> TASK INSTRUCTIONS: Which lines of the entries contain the string "Veronese"? Copy each of them.
************
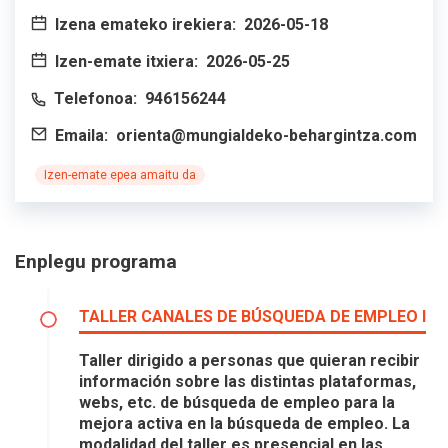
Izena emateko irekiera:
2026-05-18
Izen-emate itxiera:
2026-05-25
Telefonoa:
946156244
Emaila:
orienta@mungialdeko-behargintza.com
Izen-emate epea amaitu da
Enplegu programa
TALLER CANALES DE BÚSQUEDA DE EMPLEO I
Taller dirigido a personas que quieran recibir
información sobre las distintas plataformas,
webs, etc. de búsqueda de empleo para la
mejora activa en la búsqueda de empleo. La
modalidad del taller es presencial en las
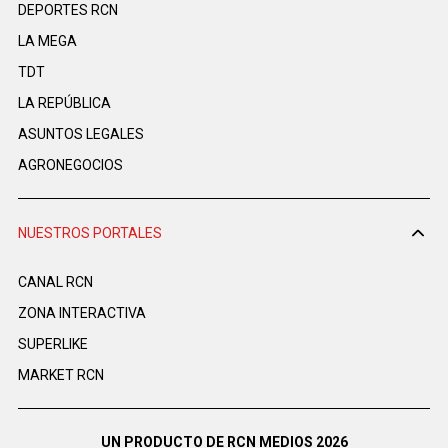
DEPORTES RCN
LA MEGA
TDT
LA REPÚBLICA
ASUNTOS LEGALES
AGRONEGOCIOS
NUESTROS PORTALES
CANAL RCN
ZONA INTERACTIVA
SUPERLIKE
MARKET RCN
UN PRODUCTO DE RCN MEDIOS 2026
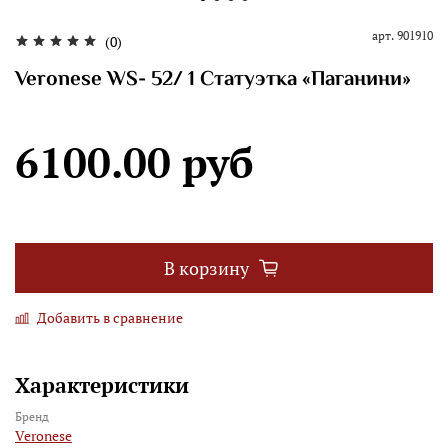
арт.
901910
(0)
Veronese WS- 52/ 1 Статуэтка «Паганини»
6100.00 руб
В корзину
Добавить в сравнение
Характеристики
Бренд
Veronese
************
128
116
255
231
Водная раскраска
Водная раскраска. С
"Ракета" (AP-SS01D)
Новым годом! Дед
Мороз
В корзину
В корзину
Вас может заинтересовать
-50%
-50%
************
> SOLVED PROBLEM:
Veronese WS- 52/ 1 Статуэтка «Паганини»
Veronese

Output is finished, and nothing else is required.